Secara bertahap, Djuhri menyerahkan surat-surat berharga itu kepada Toegono yang kemudian meneruskannya kepada Benny. Baru tiga bulan berjalan, proses pembebasan macet. Aliran dana dari Benny ke Toegono lancar, tapi dari Toegono ke Djuhri tersendat. Benny menghitung sudah mengeluarkan uang Rp 53 juta kepada Toegono, namun dari Toegono ke Djuhri cuma menetes separuhnya. Yang membikin Djuhri keder, saat itu ia telah membuat kesepakatan dengan banyak warga.

Soal ini sampai juga ke telinga Benny. Ia pun memecat Toegono dan langsung menyerahkan uang kepada Djuhri. Itu terjadi pada Maret 1973. Selain melalui Sutanto, tak jarang Benny mengantar sendiri uang ke rumah Djuhri. ”Saya bawa uang dengan mobil boks ke rumah Djuhri,” ujar Benny yang ditemui Tempo di Grand Melia sedang bersama Yahya.

Dari si Bos, Djuhri mendapat guyuran rupiah hingga sekitar Rp 220 juta. Djuhri pun meluaskan proyek hingga ke Meruya Ilir yang kini berganti nama Meruya Utara.

Berapa luas tanah yang sudah ia bebaskan dengan uang sebanyak itu? Ini yang membingungkan. Benny mengatakan 100 hektare. Toegono, ketika masih hidup, mengatakan sekitar 78 hektare. Pengakuan Djuhri juga berubah-ubah: kadang 40 hektare, di lain waktu 60 hektare, kadang 78 hektare.

Ini salah Porta Nigra. Penelusuran Tempo menemukan, kekacauan angka ini bermula dari tidak adanya rekam-jejak jual-beli oleh Porta Nigra di Leter C. Itu terjadi karena Benny melakukan pembebasan lahan tanpa mengantongi izin prinsip Gubernur DKI Jakarta.

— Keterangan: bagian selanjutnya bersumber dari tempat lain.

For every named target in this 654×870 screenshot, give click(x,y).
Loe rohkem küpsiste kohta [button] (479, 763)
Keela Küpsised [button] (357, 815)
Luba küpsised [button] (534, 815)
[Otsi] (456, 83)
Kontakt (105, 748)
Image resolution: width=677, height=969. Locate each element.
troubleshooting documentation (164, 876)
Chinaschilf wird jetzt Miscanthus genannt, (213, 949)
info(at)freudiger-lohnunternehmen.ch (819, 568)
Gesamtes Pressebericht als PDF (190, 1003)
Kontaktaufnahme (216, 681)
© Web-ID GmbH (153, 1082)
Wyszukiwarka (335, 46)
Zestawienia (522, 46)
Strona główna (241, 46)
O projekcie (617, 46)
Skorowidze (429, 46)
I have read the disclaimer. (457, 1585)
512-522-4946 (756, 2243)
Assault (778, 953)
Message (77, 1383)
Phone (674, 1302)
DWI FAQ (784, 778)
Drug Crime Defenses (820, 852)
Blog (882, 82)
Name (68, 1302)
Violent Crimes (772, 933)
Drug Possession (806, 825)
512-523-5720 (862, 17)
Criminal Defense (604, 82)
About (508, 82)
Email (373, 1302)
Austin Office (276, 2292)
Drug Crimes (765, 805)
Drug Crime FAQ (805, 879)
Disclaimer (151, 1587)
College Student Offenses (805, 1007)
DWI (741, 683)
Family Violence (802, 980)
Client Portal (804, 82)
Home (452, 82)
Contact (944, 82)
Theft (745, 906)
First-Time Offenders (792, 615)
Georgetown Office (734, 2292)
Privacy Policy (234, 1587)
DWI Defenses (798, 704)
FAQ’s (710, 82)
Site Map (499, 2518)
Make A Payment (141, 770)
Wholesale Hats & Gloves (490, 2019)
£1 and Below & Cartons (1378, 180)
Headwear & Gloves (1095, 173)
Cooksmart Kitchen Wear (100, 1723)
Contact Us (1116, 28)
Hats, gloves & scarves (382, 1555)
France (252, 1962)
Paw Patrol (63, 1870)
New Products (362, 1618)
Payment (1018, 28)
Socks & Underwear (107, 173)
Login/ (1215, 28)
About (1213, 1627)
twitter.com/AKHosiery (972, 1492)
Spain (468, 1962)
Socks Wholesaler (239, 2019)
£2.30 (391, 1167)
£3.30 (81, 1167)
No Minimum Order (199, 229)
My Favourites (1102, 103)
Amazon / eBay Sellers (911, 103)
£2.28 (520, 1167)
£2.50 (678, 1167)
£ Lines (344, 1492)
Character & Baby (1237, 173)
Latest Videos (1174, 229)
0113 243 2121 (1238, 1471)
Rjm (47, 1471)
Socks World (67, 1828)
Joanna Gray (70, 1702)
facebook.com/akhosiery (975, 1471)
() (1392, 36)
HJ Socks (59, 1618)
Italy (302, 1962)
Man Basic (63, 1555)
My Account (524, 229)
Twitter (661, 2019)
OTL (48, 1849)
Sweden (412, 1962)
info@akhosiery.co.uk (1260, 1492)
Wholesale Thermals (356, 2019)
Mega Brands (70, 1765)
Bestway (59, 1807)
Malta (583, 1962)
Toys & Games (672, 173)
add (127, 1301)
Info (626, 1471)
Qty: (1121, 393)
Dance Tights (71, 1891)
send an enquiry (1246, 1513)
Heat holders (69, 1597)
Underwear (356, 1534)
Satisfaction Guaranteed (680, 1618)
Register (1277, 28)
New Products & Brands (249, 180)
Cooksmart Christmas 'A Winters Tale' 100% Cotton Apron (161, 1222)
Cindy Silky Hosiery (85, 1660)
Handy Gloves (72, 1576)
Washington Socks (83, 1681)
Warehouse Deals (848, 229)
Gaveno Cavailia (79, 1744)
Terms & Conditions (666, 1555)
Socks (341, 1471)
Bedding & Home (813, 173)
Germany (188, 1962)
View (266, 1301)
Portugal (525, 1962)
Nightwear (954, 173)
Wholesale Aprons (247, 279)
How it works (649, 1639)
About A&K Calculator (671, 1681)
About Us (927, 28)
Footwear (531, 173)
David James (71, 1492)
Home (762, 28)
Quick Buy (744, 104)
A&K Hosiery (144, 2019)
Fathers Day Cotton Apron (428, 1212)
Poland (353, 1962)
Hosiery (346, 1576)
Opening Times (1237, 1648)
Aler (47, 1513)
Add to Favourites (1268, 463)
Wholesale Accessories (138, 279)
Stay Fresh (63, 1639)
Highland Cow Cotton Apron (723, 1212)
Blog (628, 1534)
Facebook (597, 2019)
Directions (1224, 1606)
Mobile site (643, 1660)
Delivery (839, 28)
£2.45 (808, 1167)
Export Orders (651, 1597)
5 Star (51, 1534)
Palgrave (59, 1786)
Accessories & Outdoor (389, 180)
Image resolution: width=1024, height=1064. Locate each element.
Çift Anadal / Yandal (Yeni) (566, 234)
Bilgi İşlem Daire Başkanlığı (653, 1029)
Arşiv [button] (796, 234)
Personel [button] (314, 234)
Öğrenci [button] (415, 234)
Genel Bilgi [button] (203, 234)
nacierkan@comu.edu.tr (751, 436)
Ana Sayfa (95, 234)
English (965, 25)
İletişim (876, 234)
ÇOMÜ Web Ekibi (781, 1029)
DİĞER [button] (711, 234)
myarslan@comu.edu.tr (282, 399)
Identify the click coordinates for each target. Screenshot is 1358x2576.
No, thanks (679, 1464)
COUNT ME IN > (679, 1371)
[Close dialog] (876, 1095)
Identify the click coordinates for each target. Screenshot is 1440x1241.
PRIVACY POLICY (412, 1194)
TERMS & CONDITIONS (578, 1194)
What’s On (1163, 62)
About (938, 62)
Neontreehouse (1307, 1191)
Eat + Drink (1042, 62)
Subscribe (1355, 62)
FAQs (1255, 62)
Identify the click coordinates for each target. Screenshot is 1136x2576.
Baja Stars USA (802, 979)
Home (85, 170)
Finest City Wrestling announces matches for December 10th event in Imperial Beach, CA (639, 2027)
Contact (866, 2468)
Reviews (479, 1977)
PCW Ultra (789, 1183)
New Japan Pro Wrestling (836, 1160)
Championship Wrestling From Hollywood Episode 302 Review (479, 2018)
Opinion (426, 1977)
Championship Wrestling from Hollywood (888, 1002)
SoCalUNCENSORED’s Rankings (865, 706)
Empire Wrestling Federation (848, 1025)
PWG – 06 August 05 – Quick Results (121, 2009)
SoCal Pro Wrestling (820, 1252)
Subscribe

Menurut peraturan 1972 ini, pembebasan lahan di atas 5.000 meter persegi oleh perusahaan harus dengan izin gubernur. Toh, jual-beli terus berlangsung, karena Djuhri menabur uang pelicin kepada lurah. Dia menyogok Lurah Sana bin Sini, kemudian Lurah Asmat Siming yang menggantikan Sana pada pertengahan 1973. Keduanya sudah meninggal.

Memanfaatkan celah di buku tanah ini, pada 1974–1979, Djuhri menjual kembali tanah-tanah tersebut kepada pembeli yang ”direstui” Gubernur DKI, yakni: PT Copylas, PT Intercone, PT Lambrata, Bank Rakyat Indonesia, dan Pemerintah Daerah DKI Jakarta.

Lagi-lagi, jual-beli ini terselenggara berkat campur tangan lurah. Lurah Asmat, ujar Djuhri, seperti dikutip dari Berita Acara Pemeriksaan Komando Operasi Pemulihan Keamanan dan Ketertiban (Opstib Pusat), mengeluarkan riwayat tanah dan surat pernyataan bahwa lahan mereka tidak dalam sengketa serta belum pernah dijual. Per berkas, Asmat mendapat Rp 50 hingga Rp 100 ribu.

Hasil penjualan tanah-tanah itu dipakai Djuhri untuk menyogok Lurah, melunasi utangnya pada para warga pemilik tanah, dan sisanya sekitar Rp 19 juta masuk ke kantong sendiri. Akhirnya, yang tersisa cuma 5 hektare lahan yang kini menjadi perumahan elite Meruya Residence.

Eh, aksi Djuhri itu akhirnya diketahui Komando Opstib. Kata Yan Juanda, pengacara Benny, hal itu terungkap lantaran perseteruan Djuhri dengan Toegono soal rejeki ”Tanah Benny Astra” itu. Namun, mengacu pada salah satu dalil gugatan perdata Porta terhadap Djuhri dan teman-teman di Pengadilan Negeri pada 1996, kasus itu disidik Opstib justru berdasarkan laporan Porta.

Maka, Djuhri, Toegono, dan Yahya menjadi tersangka pada 1984. Tuduhannya: menyuap petugas negara, membuat surat palsu, dan membujuk pihak lain untuk membeli tanah.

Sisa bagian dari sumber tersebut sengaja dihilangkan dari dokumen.